Solid organ transplantation has become a vital solution for treating patients with end-stage disease who were previously considered untreatable. Long-term outcomes such as health related quality of life and survival can still be improved. How the gut microbiome develops after solid organ transplantation and how the gut microbiome relates with outcomes was unknown.
In this thesis of Johann Swarte we performed metagenomic sequencing of faecal samples from two cohorts, the TransplantLines cohort and biobank study from the University Medical Centre Groningen and the Dutch microbiome project. Solid organ transplant recipients suffer from gut dysbiosis, including lower microbial diversity, increased abundance of unhealthy microbial species, decreased abundance of important metabolic pathways, and increased prevalence and diversity of antibiotic resistance genes and virulence factors. These changes were found to persist for up to 20 years after transplantation.

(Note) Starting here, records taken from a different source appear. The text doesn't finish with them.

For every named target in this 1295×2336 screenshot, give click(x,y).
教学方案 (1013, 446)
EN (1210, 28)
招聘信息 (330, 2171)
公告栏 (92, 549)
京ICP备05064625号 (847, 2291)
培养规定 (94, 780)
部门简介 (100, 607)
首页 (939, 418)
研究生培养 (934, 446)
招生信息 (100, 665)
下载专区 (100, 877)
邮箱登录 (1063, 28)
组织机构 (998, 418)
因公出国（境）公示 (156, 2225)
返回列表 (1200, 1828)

Comparison with the general population reveals that dysbiosis is present in a large number of transplantation patients including liver-, renal, lung- and heart transplant recipients. The extent of dysbiosis is associated with lower health related quality of life and increased mortality. Constant perturbation due to the use of immunosuppressive drugs, antibiotics and post-transplantation comorbidities make transplant recipients a fascinating population to study the gut microbiome. The extensive associations observed in this thesis have translational potential towards personalized and optimized treatments that harness the power of the gut microbiome. By delving deeper into this microbial cosmos, we can uncover innovative approaches to enhance transplantation outcomes, mitigate complications and promote long-term graft acceptance.